Lines with "panel": please show every one of them from the listing below.

*** Records

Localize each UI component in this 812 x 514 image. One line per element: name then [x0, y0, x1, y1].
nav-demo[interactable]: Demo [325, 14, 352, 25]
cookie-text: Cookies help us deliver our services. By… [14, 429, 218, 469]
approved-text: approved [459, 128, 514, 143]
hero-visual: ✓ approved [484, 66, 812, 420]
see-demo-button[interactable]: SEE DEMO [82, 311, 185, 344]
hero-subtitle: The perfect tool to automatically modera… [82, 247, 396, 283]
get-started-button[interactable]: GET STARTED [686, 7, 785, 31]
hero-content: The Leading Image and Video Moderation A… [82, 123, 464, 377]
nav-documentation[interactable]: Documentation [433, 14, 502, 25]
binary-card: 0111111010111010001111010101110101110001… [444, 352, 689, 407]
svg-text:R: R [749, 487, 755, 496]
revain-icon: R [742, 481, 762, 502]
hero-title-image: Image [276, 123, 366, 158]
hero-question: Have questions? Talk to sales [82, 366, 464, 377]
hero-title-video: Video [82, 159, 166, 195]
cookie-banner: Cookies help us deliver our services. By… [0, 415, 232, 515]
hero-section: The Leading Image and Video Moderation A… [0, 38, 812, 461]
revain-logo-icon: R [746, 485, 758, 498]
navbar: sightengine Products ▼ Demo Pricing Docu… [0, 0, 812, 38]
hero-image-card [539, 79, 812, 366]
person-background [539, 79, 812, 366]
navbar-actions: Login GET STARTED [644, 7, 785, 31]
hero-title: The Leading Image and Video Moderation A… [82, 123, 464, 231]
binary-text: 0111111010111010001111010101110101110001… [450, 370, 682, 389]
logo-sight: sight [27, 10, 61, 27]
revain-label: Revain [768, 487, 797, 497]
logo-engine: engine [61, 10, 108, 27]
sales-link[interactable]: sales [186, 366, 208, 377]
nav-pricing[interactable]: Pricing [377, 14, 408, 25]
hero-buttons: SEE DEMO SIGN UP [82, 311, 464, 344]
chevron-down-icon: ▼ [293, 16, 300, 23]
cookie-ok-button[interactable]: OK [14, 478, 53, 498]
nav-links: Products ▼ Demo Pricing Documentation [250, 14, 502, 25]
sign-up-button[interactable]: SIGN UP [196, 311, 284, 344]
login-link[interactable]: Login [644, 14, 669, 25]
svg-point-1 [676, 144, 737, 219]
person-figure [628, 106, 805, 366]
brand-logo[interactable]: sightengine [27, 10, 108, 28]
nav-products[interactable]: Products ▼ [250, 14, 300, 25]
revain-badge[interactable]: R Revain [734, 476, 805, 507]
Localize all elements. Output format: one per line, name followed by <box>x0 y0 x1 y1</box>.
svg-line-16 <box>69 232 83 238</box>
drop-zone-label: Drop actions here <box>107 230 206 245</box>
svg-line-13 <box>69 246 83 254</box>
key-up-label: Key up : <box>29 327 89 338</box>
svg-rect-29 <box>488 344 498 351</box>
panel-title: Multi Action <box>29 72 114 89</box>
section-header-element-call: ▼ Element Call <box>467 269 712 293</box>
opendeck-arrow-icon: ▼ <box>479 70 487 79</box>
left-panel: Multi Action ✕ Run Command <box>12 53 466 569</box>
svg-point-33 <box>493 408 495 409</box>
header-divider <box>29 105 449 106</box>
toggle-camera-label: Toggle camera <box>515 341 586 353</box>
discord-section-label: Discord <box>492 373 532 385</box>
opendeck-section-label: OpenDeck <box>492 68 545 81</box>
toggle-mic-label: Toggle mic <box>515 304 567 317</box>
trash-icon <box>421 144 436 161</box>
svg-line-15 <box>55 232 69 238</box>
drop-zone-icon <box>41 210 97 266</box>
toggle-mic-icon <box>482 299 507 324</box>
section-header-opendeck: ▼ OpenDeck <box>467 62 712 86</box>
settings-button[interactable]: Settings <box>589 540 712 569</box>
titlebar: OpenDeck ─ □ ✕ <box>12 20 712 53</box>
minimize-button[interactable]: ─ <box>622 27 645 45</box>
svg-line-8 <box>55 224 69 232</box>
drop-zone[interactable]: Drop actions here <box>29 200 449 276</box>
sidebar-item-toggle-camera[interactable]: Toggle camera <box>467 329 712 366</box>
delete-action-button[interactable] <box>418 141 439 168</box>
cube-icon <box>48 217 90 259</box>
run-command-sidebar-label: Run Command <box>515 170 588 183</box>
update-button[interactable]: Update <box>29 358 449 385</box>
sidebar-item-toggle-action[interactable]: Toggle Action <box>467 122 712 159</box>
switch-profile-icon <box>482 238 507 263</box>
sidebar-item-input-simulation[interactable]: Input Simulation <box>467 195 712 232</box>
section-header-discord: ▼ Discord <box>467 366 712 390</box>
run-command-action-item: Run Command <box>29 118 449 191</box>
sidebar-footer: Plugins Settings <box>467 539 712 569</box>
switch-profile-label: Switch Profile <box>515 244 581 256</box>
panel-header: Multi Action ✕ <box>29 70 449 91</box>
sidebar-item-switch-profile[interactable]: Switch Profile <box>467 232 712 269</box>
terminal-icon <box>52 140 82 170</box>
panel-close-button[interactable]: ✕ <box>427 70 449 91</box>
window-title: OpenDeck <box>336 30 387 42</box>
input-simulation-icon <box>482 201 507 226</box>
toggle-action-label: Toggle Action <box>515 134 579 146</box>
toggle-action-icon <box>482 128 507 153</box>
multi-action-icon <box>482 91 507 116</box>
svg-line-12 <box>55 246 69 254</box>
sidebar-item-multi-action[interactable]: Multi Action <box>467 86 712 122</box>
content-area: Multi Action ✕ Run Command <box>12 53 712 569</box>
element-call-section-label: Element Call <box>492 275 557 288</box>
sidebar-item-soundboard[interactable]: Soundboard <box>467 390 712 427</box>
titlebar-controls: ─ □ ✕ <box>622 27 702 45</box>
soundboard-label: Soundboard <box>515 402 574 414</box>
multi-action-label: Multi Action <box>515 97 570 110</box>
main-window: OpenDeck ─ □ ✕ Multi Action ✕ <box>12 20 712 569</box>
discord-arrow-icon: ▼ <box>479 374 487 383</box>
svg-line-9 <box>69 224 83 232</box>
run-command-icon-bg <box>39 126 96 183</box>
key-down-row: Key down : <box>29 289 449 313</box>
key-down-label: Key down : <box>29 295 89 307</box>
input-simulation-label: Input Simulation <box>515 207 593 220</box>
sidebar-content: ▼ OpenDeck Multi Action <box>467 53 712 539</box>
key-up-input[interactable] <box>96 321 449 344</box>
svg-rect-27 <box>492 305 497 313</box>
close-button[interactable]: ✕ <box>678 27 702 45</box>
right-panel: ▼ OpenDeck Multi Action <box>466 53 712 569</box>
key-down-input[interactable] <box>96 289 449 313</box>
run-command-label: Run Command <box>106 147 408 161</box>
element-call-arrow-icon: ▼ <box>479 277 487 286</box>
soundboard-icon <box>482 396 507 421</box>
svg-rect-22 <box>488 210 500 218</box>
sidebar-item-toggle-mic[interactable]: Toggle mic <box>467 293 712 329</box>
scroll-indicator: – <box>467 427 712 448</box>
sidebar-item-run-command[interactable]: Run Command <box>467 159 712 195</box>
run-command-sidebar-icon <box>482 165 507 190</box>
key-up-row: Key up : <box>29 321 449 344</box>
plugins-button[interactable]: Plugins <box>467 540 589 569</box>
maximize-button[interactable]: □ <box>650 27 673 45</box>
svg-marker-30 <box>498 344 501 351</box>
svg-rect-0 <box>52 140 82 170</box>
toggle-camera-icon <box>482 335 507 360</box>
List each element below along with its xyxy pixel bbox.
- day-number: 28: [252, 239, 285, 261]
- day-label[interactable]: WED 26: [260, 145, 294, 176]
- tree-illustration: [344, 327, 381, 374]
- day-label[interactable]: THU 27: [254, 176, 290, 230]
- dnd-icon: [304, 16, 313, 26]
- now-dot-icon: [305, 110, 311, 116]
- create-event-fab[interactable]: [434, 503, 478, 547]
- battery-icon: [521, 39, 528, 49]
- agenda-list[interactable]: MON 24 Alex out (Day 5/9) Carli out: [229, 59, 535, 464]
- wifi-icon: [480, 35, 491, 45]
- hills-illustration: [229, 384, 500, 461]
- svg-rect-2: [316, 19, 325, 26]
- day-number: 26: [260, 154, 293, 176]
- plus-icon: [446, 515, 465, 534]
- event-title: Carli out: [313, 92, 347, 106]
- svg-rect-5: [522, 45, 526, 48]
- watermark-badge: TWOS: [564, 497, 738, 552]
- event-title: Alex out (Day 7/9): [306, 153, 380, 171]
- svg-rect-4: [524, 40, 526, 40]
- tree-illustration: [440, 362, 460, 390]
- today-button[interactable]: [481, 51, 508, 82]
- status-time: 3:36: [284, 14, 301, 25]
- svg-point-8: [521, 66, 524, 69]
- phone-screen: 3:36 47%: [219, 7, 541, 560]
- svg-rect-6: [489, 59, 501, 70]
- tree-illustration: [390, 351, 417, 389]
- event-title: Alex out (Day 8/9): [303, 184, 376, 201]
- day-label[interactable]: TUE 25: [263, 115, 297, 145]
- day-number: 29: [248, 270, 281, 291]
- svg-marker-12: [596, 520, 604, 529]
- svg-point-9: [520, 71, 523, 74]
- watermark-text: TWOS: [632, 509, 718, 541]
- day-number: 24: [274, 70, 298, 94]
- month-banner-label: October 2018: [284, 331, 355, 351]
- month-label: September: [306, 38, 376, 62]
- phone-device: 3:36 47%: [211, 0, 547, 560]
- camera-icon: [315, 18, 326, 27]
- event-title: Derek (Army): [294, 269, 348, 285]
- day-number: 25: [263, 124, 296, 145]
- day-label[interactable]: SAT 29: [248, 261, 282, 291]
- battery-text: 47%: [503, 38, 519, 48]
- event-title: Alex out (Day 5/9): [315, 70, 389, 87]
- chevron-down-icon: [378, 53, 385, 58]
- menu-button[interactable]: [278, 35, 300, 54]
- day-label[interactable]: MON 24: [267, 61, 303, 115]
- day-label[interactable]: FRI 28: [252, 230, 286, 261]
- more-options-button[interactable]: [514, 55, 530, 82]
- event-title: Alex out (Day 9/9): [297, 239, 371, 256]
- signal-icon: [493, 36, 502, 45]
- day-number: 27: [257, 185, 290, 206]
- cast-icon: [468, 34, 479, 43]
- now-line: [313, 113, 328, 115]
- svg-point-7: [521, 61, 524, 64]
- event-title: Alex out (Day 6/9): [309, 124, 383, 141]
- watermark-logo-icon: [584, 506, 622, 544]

******

▶ [Answer space]
panel-title: Multi Action <box>29 72 114 89</box>
left-panel: Multi Action ✕ Run Command <box>12 53 466 569</box>
panel-header: Multi Action ✕ <box>29 70 449 91</box>
panel-close-button[interactable]: ✕ <box>427 70 449 91</box>
right-panel: ▼ OpenDeck Multi Action <box>466 53 712 569</box>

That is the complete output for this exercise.